TASK BRIEF: In the records below, find the line with "Privacy Policy (173, 2259)" and the line with "Services (229, 997)"; return exactly those lines and every line between them.

INPUT DATA:
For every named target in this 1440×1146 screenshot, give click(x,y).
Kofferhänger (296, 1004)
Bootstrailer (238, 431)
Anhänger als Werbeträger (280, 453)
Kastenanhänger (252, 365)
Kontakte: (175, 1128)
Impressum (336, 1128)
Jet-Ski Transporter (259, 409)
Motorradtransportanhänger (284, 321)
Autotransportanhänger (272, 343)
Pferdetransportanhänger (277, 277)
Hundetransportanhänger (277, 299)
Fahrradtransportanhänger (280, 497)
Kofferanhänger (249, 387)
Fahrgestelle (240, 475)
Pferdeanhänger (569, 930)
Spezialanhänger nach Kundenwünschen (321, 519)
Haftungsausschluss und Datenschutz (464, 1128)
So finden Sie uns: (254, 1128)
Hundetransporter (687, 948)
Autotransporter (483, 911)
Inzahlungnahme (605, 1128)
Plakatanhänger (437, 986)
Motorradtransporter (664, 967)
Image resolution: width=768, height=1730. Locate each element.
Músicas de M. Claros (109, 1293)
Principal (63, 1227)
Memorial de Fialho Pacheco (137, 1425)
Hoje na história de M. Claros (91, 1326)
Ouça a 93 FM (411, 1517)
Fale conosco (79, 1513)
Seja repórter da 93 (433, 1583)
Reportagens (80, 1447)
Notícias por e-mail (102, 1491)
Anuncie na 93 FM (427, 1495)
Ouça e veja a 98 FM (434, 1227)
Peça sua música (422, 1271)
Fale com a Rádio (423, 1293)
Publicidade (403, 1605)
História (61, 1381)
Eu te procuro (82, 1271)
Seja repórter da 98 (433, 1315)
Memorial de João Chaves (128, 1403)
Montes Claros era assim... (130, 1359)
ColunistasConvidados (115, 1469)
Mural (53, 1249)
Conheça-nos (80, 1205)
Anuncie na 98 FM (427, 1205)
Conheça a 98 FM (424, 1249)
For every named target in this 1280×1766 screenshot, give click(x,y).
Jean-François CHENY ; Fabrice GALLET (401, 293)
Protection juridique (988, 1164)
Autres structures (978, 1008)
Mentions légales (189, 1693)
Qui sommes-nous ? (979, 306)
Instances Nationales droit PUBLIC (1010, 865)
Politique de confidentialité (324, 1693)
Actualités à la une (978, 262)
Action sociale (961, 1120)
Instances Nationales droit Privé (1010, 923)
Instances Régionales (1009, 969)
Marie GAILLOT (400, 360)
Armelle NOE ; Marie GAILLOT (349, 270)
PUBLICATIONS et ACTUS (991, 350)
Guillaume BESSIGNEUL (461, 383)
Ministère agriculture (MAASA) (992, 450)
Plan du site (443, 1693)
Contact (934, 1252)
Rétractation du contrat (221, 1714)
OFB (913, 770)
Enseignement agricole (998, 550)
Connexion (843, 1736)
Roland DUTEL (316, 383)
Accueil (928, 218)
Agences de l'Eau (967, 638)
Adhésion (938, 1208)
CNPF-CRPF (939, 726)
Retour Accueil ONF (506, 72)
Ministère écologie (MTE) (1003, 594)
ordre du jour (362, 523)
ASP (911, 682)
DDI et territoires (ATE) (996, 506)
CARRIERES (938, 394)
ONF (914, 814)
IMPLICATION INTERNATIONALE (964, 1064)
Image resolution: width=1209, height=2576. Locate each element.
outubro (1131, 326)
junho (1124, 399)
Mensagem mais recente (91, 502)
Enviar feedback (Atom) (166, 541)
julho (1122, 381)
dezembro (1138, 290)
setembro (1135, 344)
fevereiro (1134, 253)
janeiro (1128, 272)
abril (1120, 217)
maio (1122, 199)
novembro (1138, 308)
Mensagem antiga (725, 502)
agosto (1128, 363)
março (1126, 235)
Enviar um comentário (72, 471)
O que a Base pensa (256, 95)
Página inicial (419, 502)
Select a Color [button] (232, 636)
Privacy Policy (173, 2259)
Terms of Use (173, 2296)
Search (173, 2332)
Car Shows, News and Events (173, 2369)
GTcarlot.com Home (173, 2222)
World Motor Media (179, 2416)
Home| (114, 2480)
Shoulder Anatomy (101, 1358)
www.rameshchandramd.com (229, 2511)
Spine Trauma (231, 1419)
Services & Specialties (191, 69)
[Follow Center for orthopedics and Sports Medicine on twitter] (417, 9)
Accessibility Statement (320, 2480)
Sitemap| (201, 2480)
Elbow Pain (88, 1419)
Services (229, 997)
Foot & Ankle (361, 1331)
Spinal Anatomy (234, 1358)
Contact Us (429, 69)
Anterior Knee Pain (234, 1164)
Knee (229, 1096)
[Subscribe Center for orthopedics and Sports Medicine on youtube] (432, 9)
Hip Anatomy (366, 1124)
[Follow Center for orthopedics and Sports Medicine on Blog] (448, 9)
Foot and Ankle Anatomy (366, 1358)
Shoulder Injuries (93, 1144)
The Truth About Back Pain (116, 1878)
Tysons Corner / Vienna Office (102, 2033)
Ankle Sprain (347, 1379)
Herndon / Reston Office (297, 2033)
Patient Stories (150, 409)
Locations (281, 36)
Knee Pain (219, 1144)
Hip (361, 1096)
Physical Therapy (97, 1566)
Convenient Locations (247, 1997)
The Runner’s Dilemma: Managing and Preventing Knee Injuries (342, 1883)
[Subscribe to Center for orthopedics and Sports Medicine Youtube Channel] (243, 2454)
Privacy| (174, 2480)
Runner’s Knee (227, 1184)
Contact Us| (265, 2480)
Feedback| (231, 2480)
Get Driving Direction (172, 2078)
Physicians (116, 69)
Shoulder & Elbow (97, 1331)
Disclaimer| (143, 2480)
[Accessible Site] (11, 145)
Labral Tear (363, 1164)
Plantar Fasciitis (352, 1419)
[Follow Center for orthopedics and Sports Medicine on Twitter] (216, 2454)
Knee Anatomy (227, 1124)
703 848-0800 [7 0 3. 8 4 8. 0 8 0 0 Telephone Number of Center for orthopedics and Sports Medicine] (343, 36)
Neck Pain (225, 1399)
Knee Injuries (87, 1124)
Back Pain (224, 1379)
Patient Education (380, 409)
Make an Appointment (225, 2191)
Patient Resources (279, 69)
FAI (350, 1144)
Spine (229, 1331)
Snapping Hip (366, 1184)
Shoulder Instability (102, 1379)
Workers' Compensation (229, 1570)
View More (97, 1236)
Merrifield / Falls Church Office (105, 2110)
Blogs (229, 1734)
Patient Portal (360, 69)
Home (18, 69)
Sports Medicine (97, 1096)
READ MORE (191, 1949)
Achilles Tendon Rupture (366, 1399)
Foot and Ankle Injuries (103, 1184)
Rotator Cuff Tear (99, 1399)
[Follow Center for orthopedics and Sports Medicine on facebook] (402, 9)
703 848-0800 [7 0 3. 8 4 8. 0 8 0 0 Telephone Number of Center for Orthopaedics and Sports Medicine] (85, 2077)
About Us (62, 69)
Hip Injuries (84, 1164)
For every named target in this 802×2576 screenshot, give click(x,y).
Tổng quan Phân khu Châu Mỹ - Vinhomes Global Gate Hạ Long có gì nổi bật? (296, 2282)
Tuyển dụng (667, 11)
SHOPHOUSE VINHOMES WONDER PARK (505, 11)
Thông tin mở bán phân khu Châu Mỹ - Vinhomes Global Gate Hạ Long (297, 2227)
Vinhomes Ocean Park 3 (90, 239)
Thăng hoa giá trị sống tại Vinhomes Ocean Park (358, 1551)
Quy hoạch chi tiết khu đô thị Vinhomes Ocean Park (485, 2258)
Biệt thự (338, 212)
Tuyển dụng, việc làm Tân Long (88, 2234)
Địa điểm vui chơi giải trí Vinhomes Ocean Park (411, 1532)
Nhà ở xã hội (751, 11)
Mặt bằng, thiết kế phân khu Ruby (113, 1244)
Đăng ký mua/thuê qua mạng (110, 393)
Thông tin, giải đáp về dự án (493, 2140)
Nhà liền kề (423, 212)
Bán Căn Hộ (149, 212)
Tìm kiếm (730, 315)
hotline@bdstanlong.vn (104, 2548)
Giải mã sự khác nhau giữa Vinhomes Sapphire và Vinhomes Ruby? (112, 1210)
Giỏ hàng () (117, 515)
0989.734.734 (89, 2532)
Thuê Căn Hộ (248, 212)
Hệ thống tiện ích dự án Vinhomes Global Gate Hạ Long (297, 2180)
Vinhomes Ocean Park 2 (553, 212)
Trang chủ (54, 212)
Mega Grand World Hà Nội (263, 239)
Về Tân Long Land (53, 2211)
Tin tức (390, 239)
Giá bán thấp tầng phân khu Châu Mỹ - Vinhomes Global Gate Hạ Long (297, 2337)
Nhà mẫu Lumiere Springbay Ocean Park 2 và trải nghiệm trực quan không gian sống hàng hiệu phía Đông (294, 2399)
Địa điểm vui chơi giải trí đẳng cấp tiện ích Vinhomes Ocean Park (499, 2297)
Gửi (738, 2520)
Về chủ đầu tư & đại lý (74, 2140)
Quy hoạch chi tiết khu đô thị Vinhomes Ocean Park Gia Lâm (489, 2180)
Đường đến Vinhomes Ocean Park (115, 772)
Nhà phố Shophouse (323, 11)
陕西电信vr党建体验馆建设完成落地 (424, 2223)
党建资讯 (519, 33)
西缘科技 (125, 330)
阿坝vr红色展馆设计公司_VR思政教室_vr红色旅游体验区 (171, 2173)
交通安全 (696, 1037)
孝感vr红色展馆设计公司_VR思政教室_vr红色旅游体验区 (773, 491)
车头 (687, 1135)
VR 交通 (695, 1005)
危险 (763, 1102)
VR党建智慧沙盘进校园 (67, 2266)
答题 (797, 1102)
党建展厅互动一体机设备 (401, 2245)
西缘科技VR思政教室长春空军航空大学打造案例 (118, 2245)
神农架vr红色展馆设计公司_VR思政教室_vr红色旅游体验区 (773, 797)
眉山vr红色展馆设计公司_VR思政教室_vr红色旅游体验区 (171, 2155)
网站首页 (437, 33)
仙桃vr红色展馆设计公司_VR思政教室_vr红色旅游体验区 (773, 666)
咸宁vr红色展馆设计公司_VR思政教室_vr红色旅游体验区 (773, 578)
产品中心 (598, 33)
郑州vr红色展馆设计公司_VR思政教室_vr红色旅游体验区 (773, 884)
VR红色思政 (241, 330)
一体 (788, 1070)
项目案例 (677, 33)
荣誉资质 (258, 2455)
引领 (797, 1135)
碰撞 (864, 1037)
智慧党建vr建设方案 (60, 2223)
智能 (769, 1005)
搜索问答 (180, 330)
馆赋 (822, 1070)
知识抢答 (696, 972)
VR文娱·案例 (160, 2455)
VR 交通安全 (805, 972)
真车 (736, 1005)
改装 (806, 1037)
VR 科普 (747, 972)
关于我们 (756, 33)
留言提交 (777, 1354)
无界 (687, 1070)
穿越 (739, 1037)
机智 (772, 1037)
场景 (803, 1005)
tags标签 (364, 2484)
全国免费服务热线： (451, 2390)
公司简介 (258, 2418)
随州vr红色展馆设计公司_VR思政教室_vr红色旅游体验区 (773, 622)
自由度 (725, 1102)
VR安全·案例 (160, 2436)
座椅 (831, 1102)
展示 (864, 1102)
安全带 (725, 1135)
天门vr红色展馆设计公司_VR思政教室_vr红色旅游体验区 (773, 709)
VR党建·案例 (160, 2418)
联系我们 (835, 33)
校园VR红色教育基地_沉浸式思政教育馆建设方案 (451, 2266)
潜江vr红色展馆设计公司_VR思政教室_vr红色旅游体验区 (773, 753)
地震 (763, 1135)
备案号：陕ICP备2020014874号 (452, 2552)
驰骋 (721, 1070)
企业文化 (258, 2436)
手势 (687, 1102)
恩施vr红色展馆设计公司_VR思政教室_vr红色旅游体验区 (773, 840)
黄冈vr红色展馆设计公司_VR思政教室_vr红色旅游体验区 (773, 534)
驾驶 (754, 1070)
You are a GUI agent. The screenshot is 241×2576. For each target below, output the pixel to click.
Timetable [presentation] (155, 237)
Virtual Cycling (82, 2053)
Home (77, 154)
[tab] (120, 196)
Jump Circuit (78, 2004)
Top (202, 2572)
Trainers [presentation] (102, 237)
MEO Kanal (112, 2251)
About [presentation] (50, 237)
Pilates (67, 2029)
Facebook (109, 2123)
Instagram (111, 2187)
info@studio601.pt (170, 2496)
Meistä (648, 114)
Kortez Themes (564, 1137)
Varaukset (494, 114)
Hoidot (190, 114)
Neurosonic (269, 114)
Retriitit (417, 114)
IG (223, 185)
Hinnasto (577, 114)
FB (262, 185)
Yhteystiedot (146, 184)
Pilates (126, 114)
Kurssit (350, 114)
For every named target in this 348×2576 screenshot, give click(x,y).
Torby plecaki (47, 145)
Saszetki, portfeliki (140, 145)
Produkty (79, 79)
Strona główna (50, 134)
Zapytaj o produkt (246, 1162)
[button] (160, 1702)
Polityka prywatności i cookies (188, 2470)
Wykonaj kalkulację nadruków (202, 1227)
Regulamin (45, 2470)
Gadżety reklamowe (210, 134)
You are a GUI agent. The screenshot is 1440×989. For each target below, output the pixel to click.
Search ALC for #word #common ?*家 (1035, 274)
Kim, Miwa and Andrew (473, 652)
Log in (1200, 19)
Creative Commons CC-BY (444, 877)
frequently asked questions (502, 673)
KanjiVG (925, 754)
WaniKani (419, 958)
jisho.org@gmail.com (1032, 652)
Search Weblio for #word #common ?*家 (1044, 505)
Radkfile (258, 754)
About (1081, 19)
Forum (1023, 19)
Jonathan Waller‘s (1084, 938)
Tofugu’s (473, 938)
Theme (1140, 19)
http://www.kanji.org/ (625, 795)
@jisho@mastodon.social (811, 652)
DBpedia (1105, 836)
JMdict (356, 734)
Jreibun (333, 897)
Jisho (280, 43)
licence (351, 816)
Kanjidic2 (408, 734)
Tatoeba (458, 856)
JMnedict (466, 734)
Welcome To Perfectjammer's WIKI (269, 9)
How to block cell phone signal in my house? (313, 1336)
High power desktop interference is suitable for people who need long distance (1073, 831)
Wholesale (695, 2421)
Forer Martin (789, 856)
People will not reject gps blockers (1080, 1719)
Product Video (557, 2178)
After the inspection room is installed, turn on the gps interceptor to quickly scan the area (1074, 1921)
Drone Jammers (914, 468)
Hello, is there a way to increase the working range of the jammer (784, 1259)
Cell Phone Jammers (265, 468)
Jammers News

RESULT:
Privacy Policy (173, 2259)
Terms of Use (173, 2296)
Search (173, 2332)
Car Shows, News and Events (173, 2369)
GTcarlot.com Home (173, 2222)
World Motor Media (179, 2416)
Home| (114, 2480)
Shoulder Anatomy (101, 1358)
www.rameshchandramd.com (229, 2511)
Spine Trauma (231, 1419)
Services & Specialties (191, 69)
[Follow Center for orthopedics and Sports Medicine on twitter] (417, 9)
Accessibility Statement (320, 2480)
Sitemap| (201, 2480)
Elbow Pain (88, 1419)
Services (229, 997)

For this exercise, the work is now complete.